====== Task material ======

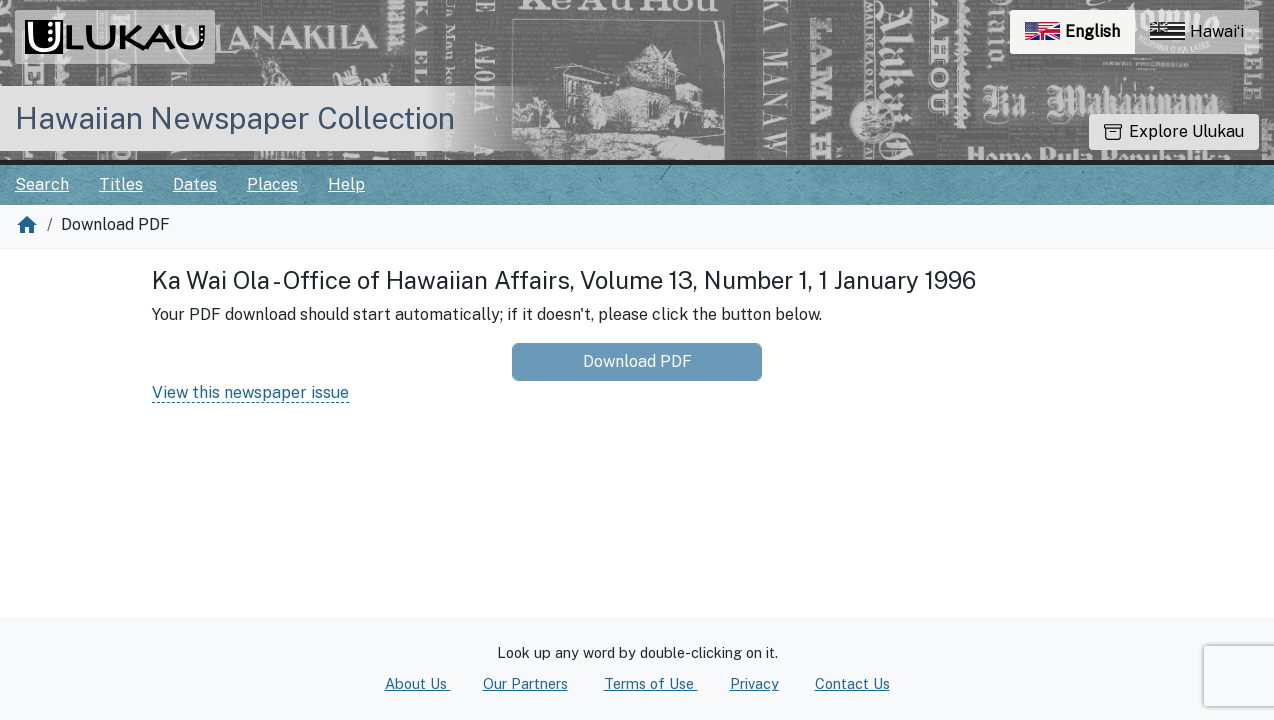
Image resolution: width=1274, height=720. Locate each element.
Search (42, 184)
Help (346, 184)
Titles (121, 184)
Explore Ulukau (1174, 131)
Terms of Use (651, 683)
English (1080, 36)
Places (272, 184)
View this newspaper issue (250, 392)
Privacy (754, 683)
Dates (195, 184)
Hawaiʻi (1197, 31)
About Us (418, 683)
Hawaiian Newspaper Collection (235, 118)
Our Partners (525, 683)
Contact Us (852, 683)
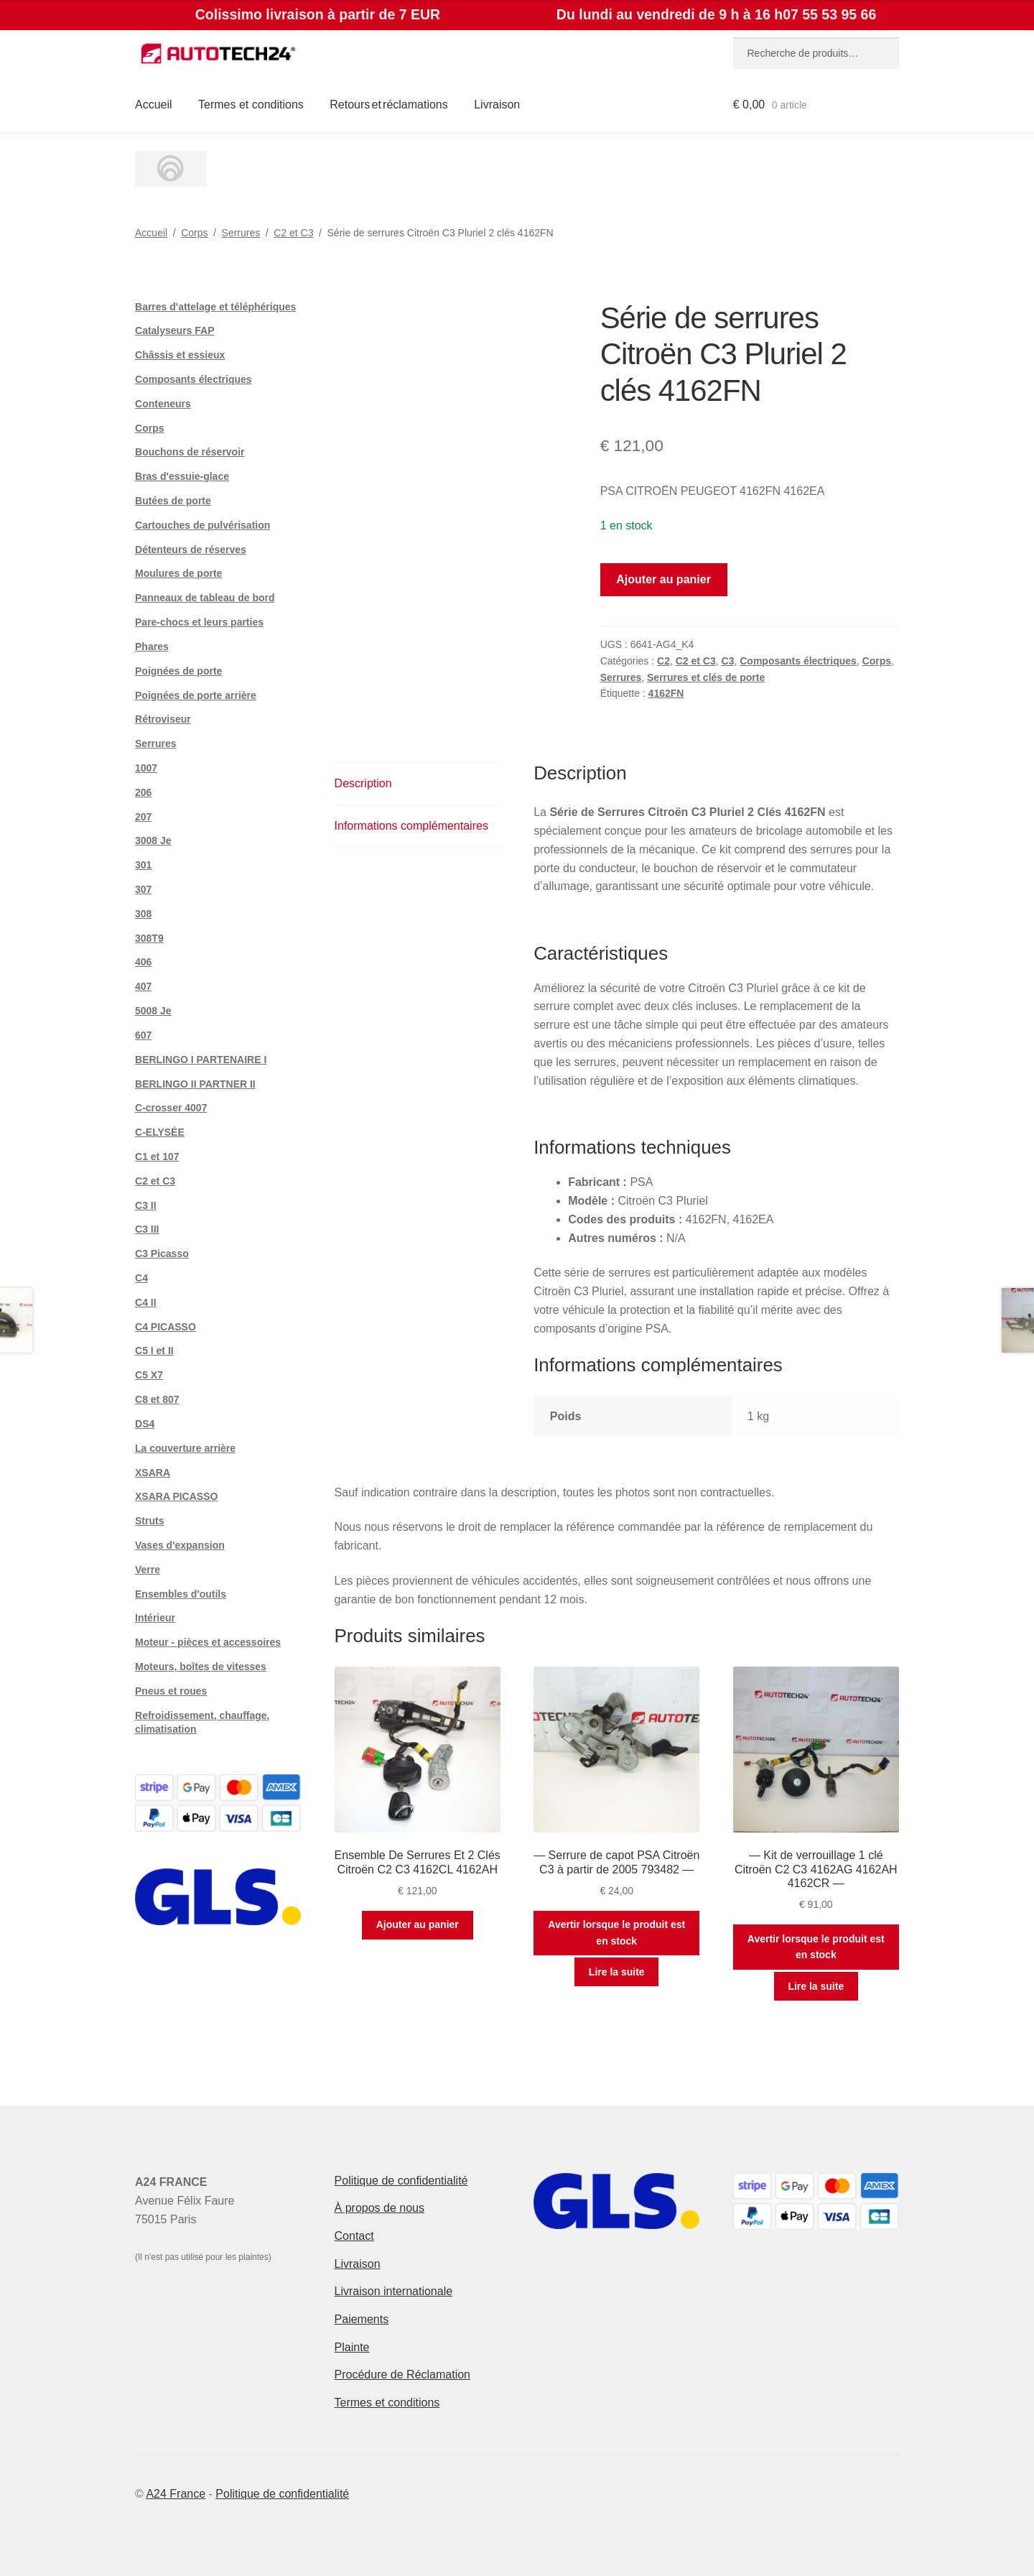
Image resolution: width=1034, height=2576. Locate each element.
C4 (141, 1278)
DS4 (144, 1424)
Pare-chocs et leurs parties (199, 622)
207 (143, 817)
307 (143, 889)
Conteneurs (163, 403)
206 (143, 792)
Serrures (241, 232)
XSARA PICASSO (176, 1496)
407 (143, 986)
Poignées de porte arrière (195, 695)
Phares (152, 646)
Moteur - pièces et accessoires (208, 1642)
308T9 (149, 938)
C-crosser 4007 (171, 1107)
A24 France (175, 2494)
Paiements (362, 2319)
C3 (728, 661)
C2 (663, 661)
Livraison (497, 104)
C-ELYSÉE (160, 1132)
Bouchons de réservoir (190, 452)
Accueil (153, 104)
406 (143, 962)
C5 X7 (149, 1375)
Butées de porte (173, 500)
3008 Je (153, 840)
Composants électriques (798, 661)
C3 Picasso (162, 1253)
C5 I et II (154, 1350)
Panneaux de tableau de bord (205, 597)
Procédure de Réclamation (402, 2374)
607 (143, 1035)
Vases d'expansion (180, 1545)
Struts (149, 1520)
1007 (146, 768)
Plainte (352, 2347)
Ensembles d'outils (180, 1594)
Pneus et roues (171, 1691)
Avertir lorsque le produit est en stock (616, 1933)
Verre (147, 1569)
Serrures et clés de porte (706, 677)
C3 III (147, 1229)
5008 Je (153, 1010)
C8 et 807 (157, 1399)
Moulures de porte (178, 573)
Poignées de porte (178, 671)
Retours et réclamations (389, 104)
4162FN (666, 693)
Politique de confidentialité (401, 2180)
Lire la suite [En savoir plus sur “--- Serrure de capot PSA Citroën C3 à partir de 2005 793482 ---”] (617, 1972)
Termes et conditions (251, 104)
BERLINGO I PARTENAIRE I (200, 1059)
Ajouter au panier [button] (417, 1924)
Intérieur (155, 1617)
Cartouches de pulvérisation (202, 525)
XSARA (152, 1472)
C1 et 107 (157, 1156)
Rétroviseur (163, 719)
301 (143, 865)
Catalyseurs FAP (175, 330)
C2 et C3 (293, 232)
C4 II (146, 1302)
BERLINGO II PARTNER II (195, 1084)
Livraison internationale (394, 2291)
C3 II (146, 1205)
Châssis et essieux (180, 355)
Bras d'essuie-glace (182, 476)
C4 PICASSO (165, 1327)
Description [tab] (363, 783)
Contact (354, 2236)
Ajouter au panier (663, 579)
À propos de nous (379, 2208)
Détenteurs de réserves (190, 549)
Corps (194, 232)
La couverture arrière (185, 1448)
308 (143, 913)
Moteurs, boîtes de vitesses (200, 1666)
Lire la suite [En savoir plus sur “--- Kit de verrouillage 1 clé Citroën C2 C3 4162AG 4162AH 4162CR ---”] (816, 1986)
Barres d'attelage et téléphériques (215, 306)
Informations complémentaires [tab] (411, 826)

======

What you should do » Among the lines above, find the ones containing "suite" and copy them.

Task solution »
Lire la suite [En savoir plus sur “--- Serrure de capot PSA Citroën C3 à partir de 2005 793482 ---”] (617, 1972)
Lire la suite [En savoir plus sur “--- Kit de verrouillage 1 clé Citroën C2 C3 4162AG 4162AH 4162CR ---”] (816, 1986)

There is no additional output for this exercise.